15 Things Nobody Tells You About Running

1) Non-runners will tell you how much they HATE running because of X,Y,Z. Blah. Blah. Blah.
2) Running is a pricey hobby. People lie when they say you only need a pair of shoes. LIARS. The more you get into the run of things, the more you WILL spend. All season running garb. Garmin. Heart Rate Monitor. Race Fees. It all adds up.
3) A big part of running is in your head. It’s a mental game.
4) Walk breaks or moments happen. You’re not CHEATING. Walk to drink water, get your breath, hide the body, whatever.
5) You will have ugly, ugly feet. Calluses. Missing toenails. Blisters. Yup. All three & more.
6) Rockstar moments do not happen every time you lace up your sneakers. You will fail.
7) Your non-running friends & family’s eyes will glaze over when you start recounting your training plan, your eating plan and your racing season. Nobody cares that much.
8) Listening to your body play a big role in injury prevention.
9) More is not necessarily better.
10) Chafing will happen along the bra line or other awkward spots. Leaves a gross mark that stings in the shower.
11) Some runners can be annoying. They will want to share their complete race and injury history & their pace times.
12) You will constantly correct people who call you a “jogger” as opposed to a “runner.”
13) Bodily functions  – when and where you go Number 1 or Number 2 – will suddenly be immensely important.
14) Nobody looks pretty when they run.
15) Running shoes will need their own place in your closet. (See #2)

4 Comments

  1. Hey Cystal,

    Well, I must admit I did giggle a little at the “chafing” and “not looking pretty”, and it is so true.

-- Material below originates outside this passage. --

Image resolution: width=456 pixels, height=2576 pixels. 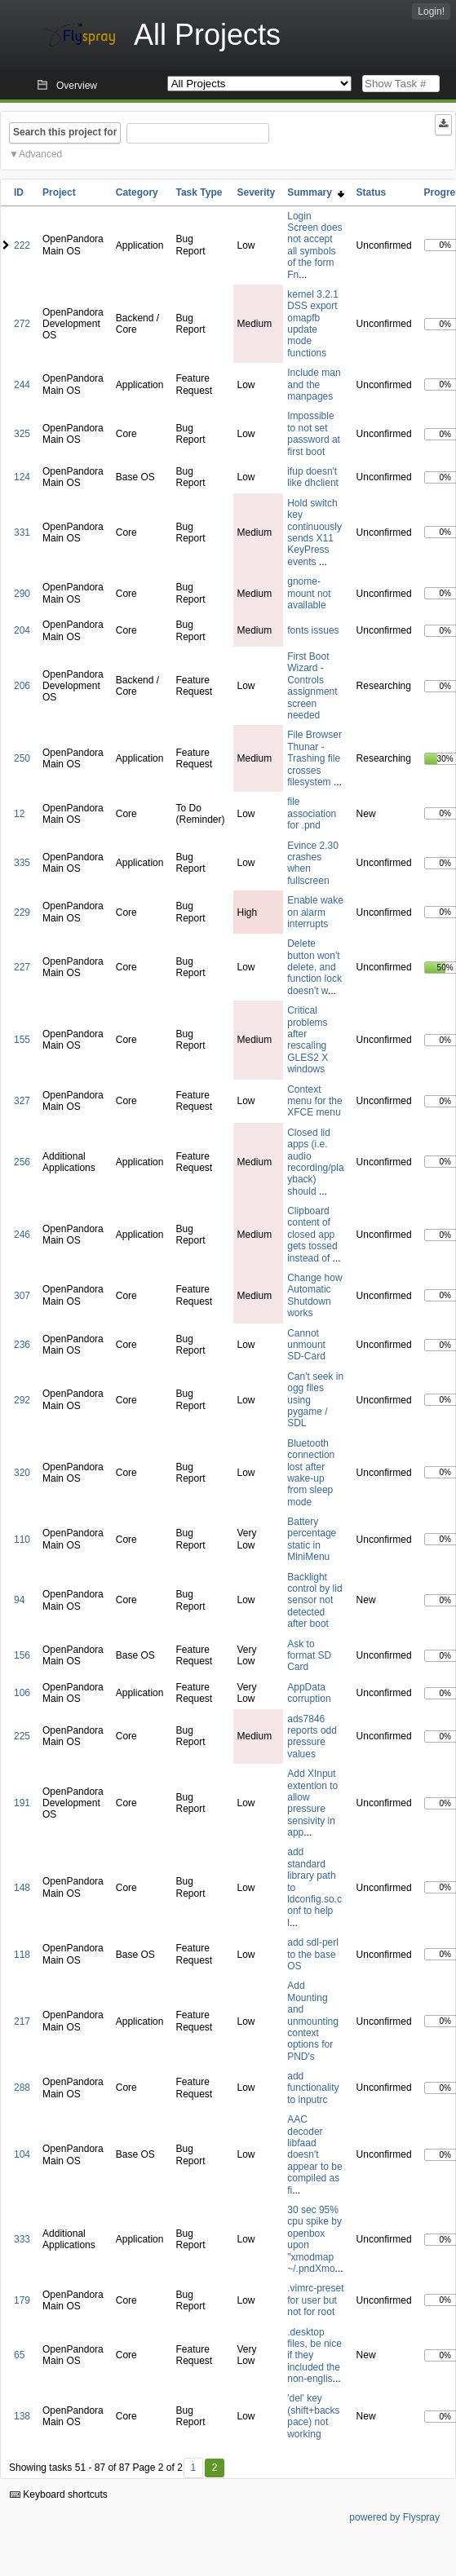 What do you see at coordinates (22, 1162) in the screenshot?
I see `256` at bounding box center [22, 1162].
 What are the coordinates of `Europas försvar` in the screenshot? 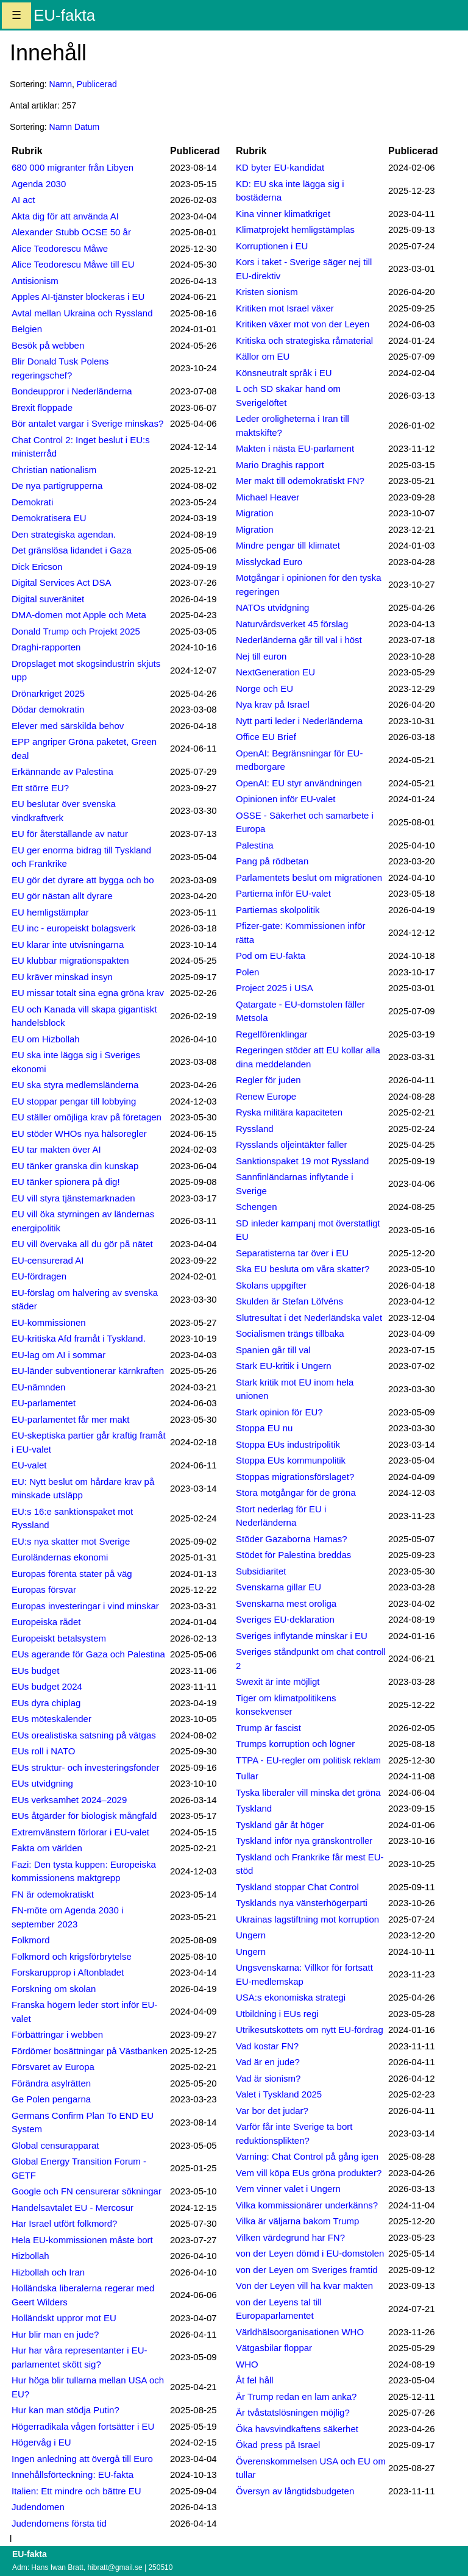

    However, I think what really caught my eye was that “a big part of running is in the head”, and this is true of every form of exercise.

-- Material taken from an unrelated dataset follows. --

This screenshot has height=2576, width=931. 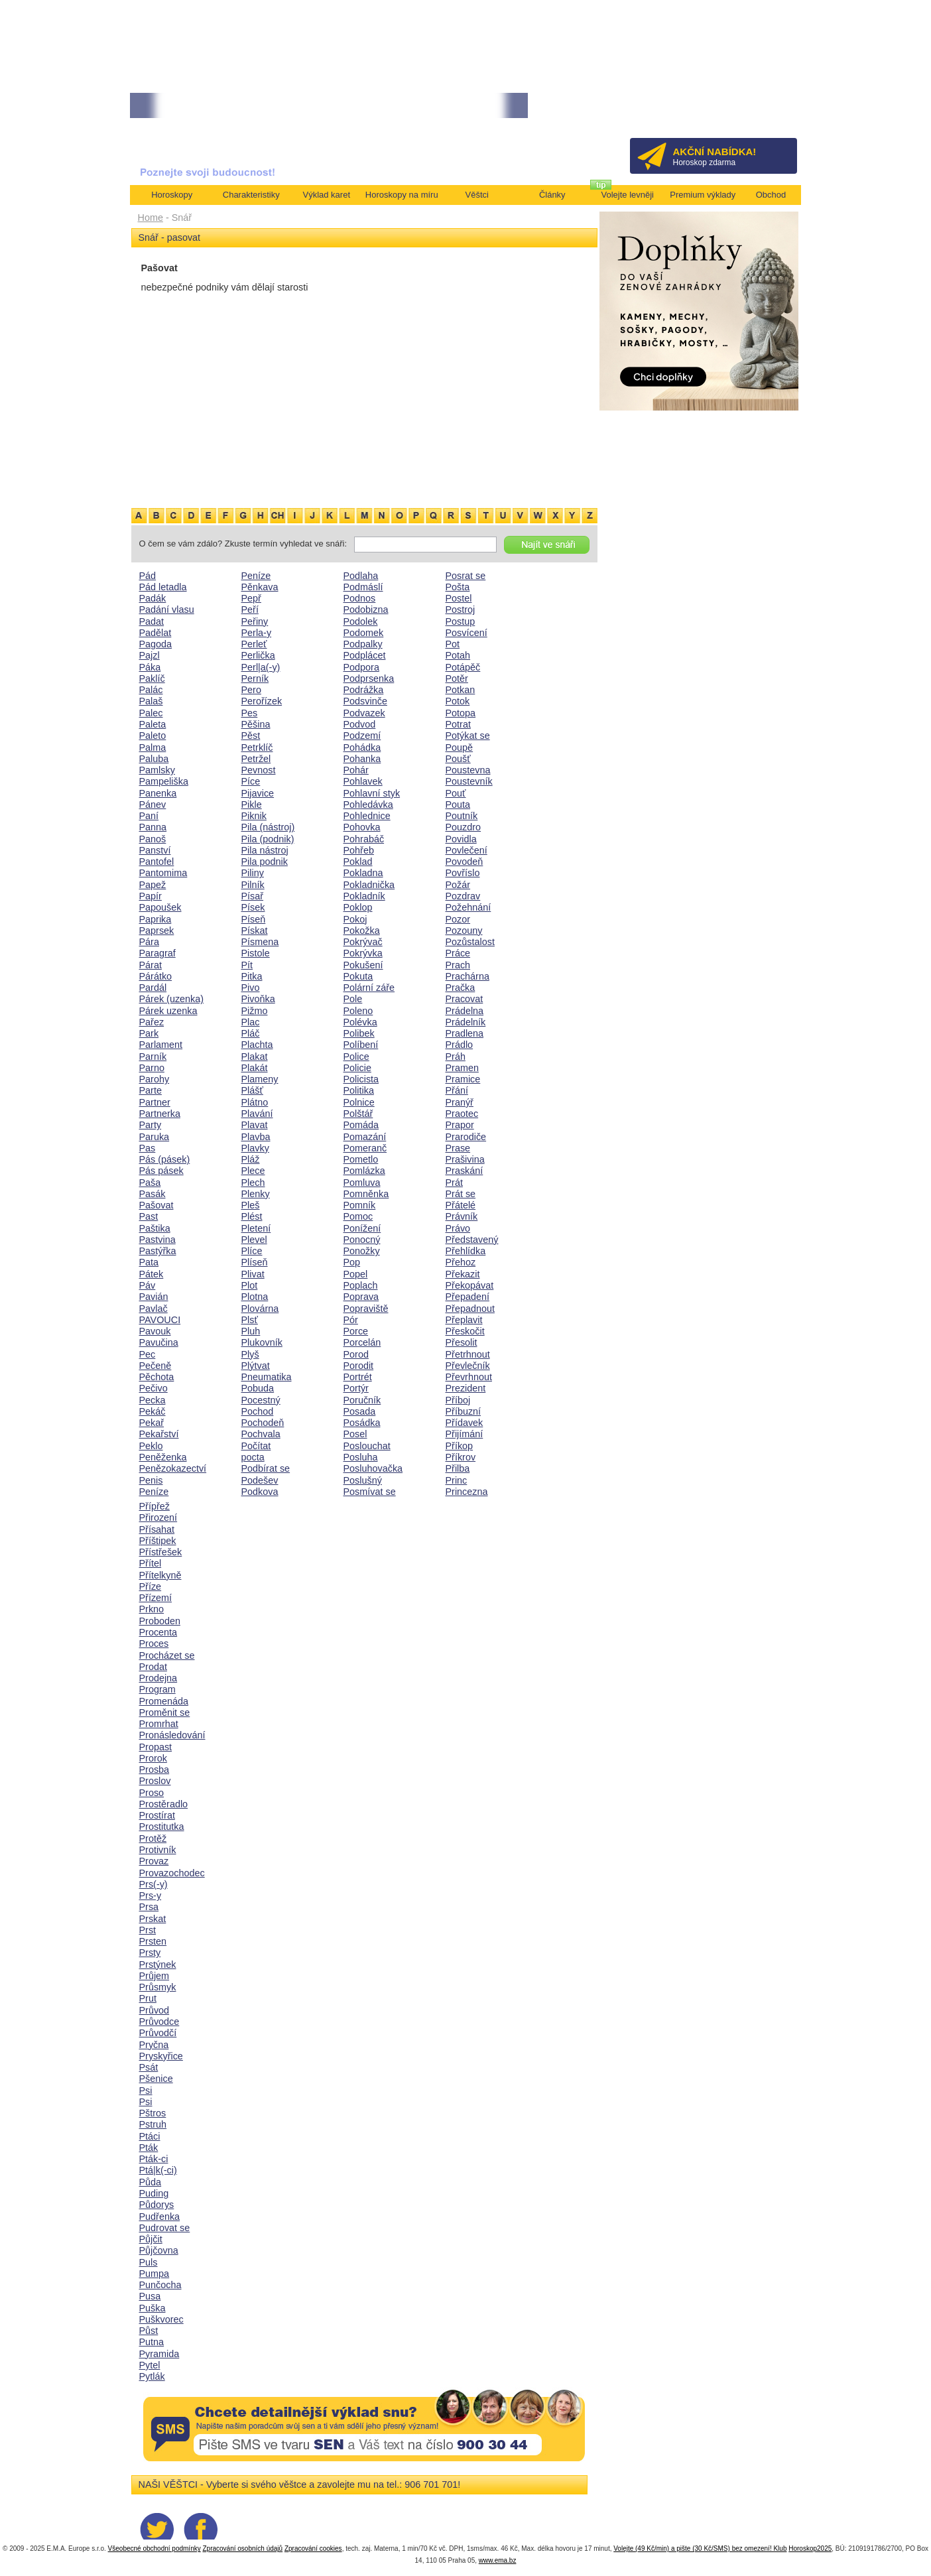 What do you see at coordinates (464, 930) in the screenshot?
I see `Pozouny` at bounding box center [464, 930].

    I’ve managed to train myself (not very well, still a work in progress) over the years to realise this.

    I believe it was David Goggins who once said that when it comes to physicaly activity and you think you’re done, you’re actually only about 40% done.

    Obviously, this is slightly different with an activity like lifting weights, I mean if you’re going to injure yourself if you’re struggling with a set of squats and then decide to increase the weight by 60%.

    However, I know from personal experience this is very much the case for an activity such as running.

    Of course, I would never suggest that anyone pushes themselves too hard, but we’ve definitely all got a fair amount left in the tank when we’re close to giving up.

    Partha
    Partha Banerjee recently posted…Incline Bench Press Angle: The Ultimate Guide to Finding Your Sweet SpotMy Profile

  2. Well said. But the following is also necessary I think.
    Appropriate Footwear: Wearing the right shoes for your foot type and running style is crucial for comfort and injury prevention. Getting fitted for running shoes at a specialty running store can help you find the best shoes for your needs. Replace your shoes regularly to ensure proper cushioning and support.

    Warm-Up and Cool Down: Always start your run with a proper warm-up to prepare your muscles and joints for the activity. This can include dynamic stretches or a short jog. After your run, be sure to cool down with some static stretching to improve flexibility and reduce muscle soreness.